I'd like to just add to what I've already said that before I used the book I could probably recognize about 700 kanji shakily and write a few hundred. I finished this book in about 3 months right before I came to Japan in July 2005. Thanks to the book I had great ease recognizing all the crazy symbols around me and figuring out the meanings for compounds I'd never seen before. Four months later, I took and passed JLPT level 2. Last October I scored 97% on Kanken Level 6, which requires being able to write 825 characters from memory and know their readings, compounds, and radicals. I also scored 70% on a sample test for level 5 (1006 characters) at the same time. Last December I passed JLPT level 1.
With enough review you will be able to write all 2042 characters from memory without much trouble. Just like with other study methods, there will be times when you forget which characters form a compound, but this book will make it much easier to retain the ability as long as you don't completely let your writing atrophy.

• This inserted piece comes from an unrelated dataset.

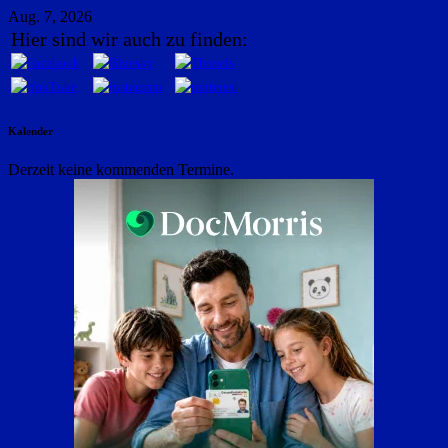
Aug. 7, 2026
Hier sind wir auch zu finden:
Kalender
Derzeit keine kommenden Termine.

If you haven't already read the introduction and preface to the book, I recommend doing so. This PDF also contains the first section of the book:
http://www.nanzan-u.ac.jp/SHUBUNKEN/publ...sample.pdf
As a final note, one of the best things about this method is that it gives each character a unique tag (English keyword) in your head, to fix it in place. And the mnemonic stories you create link the character to its keyword. Thanks to that, it's relatively easy to distinguish 拾 and 給, or 縁, 禄, 録 and 緑 and remember which is which (禄 isn't actually in book 1; it's in book 3, but if you wanted to, you could apply the techniques to learn it as well).